La complexité des audiences publiques des « Huttes Palava » au Libéria sur les crimes de guerre

United Nations Development Programme
Por United Nations Development Programme

En juillet dernier, dans la ville de Saryah du comté de Rivercess au Libéria, Taly s’est levé pour décrire le profond traumatisme qu’il a subi, il y a environ 20 ans de cela, pendant la guerre civile. Devant la foule rassemblée, il a décrit comment des combattants rebelles avaient regroupé les villageois et les avaient enfermés dans le grenier à riz avant de mettre le feu au bâtiment. Il a raconté comment James, un de ses agresseurs, lui avait coupé l’oreille droite et l’avait forcé à la manger.

« L’homme et ses amis ont menti en disant que j’étais un combattant du LPC », a expliqué Taly, faisant référence à une faction armée connue sous le nom de Conseil pour la paix au Libéria, qui opérait dans les années 1990. « Certains d’entre nous sont morts sous les coups ou ont péri dans les flammes ».

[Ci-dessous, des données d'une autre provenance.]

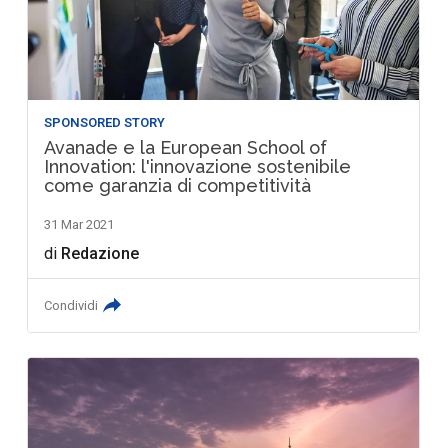
SPONSORED STORY
Avanade e la European School of
Innovation: l'innovazione sostenibile
come garanzia di competitività
31 Mar 2021
di
Redazione
Condividi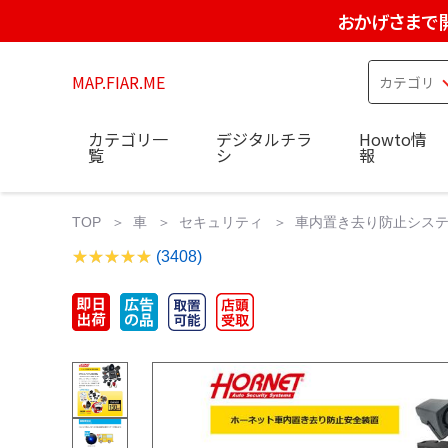
おかげさまで
MAP.FIAR.ME
カテゴリ一
デジタルチラ
Howto情
覧
シ
報
TOP
車
セキュリティ
車内置き去り防止システム
(3408)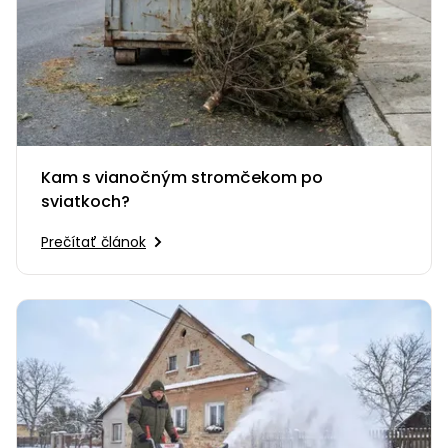
Kam s vianočným stromčekom po
sviatkoch?
Prečítať článok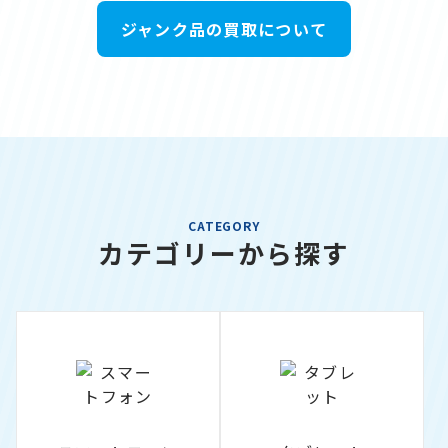
ジャンク品の買取について
CATEGORY
カテゴリーから探す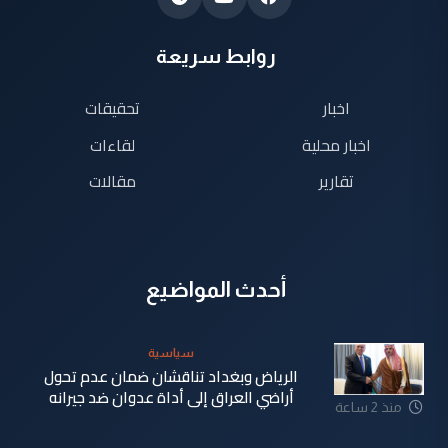
روابط سريعة
اخبار
تحقيقات
اخبار محلية
لقاءات
تقارير
مقالات
أحدث المواضيع
سياسية
الرياض وبغداد تناقشان ضمان عدم تحول
أراضي العراق إلى أداة عدوان ضد جيرانه
منذ 2 ساعة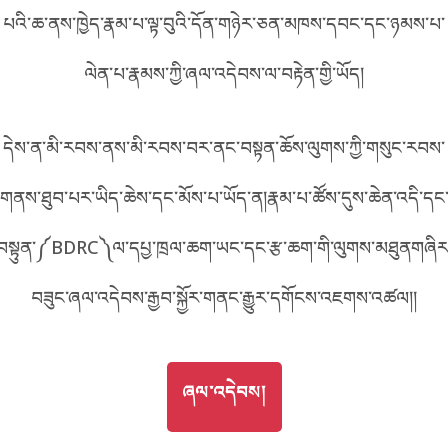
པའི་ཆ་ནས་ཁྱེད་རྣམ་པ་ལྟ་བུའི་དོན་གཉེར་ཅན་མཁས་དབང་དང་ཉམས་པ་
བོད་ཡིག
English
ལེན་པ་རྣམས་ཀྱི་ཞལ་འདེབས་ལ་བརྟེན་གྱི་ཡོད།
metadata ཕབ་ལེན།
中文
དེས་ན་མི་རབས་ནས་མི་རབས་བར་ནང་བསྟན་ཆོས་ལུགས་ཀྱི་གསུང་རབས་
ភាសាខ្មែរ
གནས་ཐུབ་པར་ཡིད་ཆེས་དང་མོས་པ་ཡོད་ན།རྣམ་པ་ཚོས་དུས་ཆེན་འདི་དང
བསྟུན་༼BDRC༽ལ་དཔྱ་ཁྲལ་ཆག་ཡང་དང་རྩ་ཆག་གི་ལུགས་མཐུནགཞིར
བཟུང་ཞལ་འདེབས་རྒྱབ་སྐྱོར་གནང་རྒྱུར་དགོངས་འཇགས་འཚལ།།
GO TO
ཞལ་འདེབས།
ཞལ་འདེབས།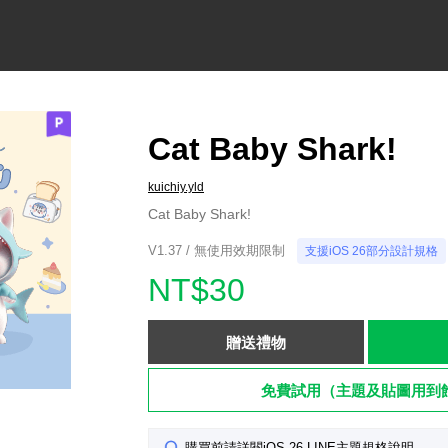
Cat Baby Shark!
kuichiy.yld
Cat Baby Shark!
V1.37 / 無使用效期限制
支援iOS 26部分設計規格
NT$30
贈送禮物
免費試用（主題及貼圖用到
購買前請詳閱iOS 26 LINE主題規格說明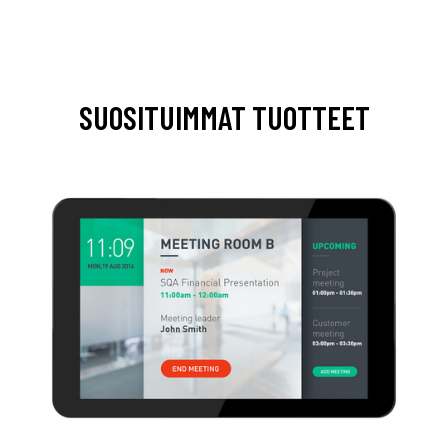
SUOSITUIMMAT TUOTTEET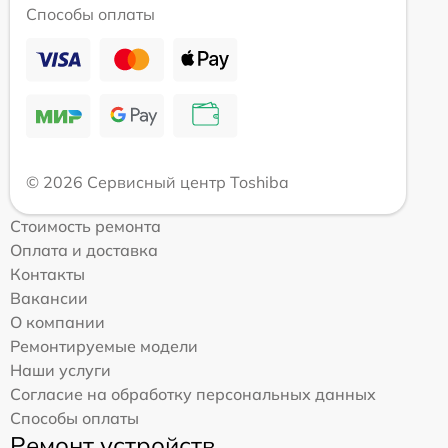
Способы оплаты
© 2026 Сервисный центр Toshiba
Стоимость ремонта
Оплата и доставка
Контакты
Вакансии
О компании
Ремонтируемые модели
Наши услуги
Согласие на обработку персональных данных
Способы оплаты
Ремонт устройств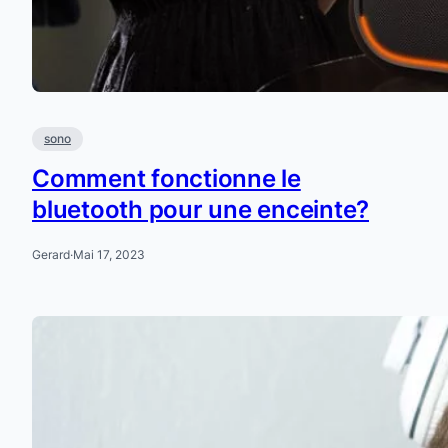
sono
Comment fonctionne le
bluetooth pour une enceinte?
Gerard
·
Mai 17, 2023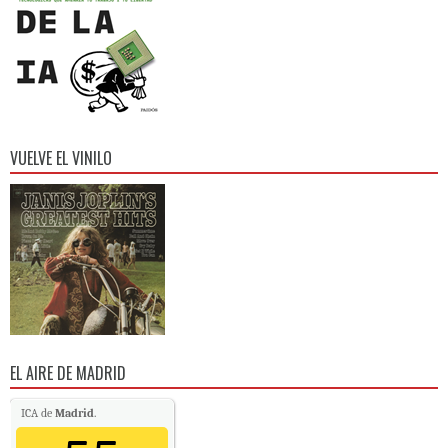
VUELVE EL VINILO
EL AIRE DE MADRID
ICA de
Madrid
.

La guerre civile au Libéria a entraîné des incendies de villages, le massacre de personnes et des divisions entre les communautés et les familles. Vidéo : Shutterstock

En écoutant ce récit de violence, James, qui était le voisin de Taly, a confirmé les dires de ce dernier : « Il dit la vérité », a-t-il affirmé. « Taly et moi sommes amis. Nous buvons de l’alcool ensemble. Je pensais qu’il avait oublié ce qui s’était passé parce qu’il n’en avait jamais parlé auparavant ». James a demandé le pardon de Taly et celui-ci le lui a accordé.

De telles scènes se sont multipliées au Libéria au cours des six dernières années, depuis que le pays tente d’aborder la question de l’extrême violence qui a caractérisé ses deux guerres civiles entre 1989-1997 et 1999-2003.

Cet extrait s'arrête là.